WHAT NEEDS TO BE DONE: A line belongs in the answer only if it contains the word "bodem"; copy every such line from the listing below.

PROVIDED RECORDS:
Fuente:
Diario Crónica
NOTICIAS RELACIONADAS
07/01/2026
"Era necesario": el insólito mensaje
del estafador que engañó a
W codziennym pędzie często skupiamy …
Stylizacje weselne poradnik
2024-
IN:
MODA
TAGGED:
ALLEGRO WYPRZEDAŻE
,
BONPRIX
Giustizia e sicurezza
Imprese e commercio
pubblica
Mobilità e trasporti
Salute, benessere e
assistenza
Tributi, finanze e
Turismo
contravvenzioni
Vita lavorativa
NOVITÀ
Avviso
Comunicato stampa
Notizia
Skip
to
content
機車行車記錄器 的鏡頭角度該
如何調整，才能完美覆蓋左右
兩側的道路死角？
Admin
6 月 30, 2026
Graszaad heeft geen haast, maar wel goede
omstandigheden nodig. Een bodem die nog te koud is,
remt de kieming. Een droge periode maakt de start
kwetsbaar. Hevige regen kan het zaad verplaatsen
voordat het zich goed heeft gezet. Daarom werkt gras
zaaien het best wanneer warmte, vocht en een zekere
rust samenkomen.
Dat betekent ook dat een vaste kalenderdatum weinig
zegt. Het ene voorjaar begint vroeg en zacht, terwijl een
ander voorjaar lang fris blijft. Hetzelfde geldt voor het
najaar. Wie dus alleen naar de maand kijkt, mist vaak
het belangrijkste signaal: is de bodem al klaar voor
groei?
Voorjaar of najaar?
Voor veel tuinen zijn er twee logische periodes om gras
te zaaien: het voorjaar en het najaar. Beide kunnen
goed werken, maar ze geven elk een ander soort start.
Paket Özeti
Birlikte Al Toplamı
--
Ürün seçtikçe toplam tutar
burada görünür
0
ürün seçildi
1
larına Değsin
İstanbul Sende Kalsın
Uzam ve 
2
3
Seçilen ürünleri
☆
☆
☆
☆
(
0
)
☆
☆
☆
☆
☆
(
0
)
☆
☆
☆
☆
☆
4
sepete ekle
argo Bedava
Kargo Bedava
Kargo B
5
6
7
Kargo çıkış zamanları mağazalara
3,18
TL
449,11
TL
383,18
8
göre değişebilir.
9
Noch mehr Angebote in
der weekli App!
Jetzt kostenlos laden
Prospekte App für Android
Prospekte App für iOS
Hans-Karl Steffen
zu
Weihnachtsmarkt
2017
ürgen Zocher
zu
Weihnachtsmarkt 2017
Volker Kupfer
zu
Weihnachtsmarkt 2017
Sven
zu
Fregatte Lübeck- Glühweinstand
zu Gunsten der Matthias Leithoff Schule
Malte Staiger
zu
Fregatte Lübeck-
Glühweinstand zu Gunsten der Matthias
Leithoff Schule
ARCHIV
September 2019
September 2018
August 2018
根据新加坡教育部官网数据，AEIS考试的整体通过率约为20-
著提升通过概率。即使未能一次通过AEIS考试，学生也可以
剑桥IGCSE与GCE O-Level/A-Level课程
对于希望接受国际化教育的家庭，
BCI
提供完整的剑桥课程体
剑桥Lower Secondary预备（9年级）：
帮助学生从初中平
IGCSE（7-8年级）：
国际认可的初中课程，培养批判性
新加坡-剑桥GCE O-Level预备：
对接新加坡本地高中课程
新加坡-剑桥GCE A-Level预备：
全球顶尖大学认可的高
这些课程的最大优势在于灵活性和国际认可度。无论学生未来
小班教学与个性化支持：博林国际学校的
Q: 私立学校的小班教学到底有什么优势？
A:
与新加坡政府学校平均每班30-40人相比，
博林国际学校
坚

RESPONSE TO THE TASK:
omstandigheden nodig. Een bodem die nog te koud is,
het belangrijkste signaal: is de bodem al klaar voor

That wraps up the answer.